## [WORK TASK]
When a line in the listing contains the string "manier", pick it out and copy it.

## [DATA FOR THE TASK]
_ _ _ _ _

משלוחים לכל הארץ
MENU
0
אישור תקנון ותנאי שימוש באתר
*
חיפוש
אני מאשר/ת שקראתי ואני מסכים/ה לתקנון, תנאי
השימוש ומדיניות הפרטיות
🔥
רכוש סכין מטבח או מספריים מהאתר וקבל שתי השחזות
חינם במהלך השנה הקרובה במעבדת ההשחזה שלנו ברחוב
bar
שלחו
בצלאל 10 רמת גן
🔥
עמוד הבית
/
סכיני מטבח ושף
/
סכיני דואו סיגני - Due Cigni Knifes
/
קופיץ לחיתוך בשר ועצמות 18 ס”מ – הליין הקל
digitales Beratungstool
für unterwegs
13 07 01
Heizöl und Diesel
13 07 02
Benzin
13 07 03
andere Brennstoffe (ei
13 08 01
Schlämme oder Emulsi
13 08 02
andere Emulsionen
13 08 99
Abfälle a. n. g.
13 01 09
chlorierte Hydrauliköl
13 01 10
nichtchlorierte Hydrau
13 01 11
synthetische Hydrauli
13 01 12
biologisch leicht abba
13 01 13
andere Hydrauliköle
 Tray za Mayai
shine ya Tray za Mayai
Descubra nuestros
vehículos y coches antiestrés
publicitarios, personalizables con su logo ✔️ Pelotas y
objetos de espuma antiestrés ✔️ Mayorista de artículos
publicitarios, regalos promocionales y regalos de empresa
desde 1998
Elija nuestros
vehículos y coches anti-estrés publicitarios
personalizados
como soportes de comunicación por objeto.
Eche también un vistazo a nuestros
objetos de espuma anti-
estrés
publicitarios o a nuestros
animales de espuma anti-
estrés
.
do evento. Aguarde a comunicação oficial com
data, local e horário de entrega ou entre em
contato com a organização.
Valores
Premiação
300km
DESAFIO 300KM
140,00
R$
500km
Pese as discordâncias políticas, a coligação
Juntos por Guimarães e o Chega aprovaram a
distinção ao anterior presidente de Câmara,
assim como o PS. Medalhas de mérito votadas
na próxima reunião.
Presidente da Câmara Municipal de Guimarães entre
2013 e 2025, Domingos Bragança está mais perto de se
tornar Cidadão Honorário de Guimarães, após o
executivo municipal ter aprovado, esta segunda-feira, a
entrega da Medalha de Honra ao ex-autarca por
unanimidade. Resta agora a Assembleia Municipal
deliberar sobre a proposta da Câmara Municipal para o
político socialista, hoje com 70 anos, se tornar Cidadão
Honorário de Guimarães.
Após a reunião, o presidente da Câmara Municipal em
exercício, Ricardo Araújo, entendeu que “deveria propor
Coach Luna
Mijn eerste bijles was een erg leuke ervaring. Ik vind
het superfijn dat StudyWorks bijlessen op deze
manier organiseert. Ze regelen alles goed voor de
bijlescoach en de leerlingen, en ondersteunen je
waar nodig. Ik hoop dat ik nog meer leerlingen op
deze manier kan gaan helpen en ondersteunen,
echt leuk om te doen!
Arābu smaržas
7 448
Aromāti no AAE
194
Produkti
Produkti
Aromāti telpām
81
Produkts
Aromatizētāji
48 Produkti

_ _ _ _ _

## [ANSWER SECTION]
manier organiseert. Ze regelen alles goed voor de
deze manier kan gaan helpen en ondersteunen,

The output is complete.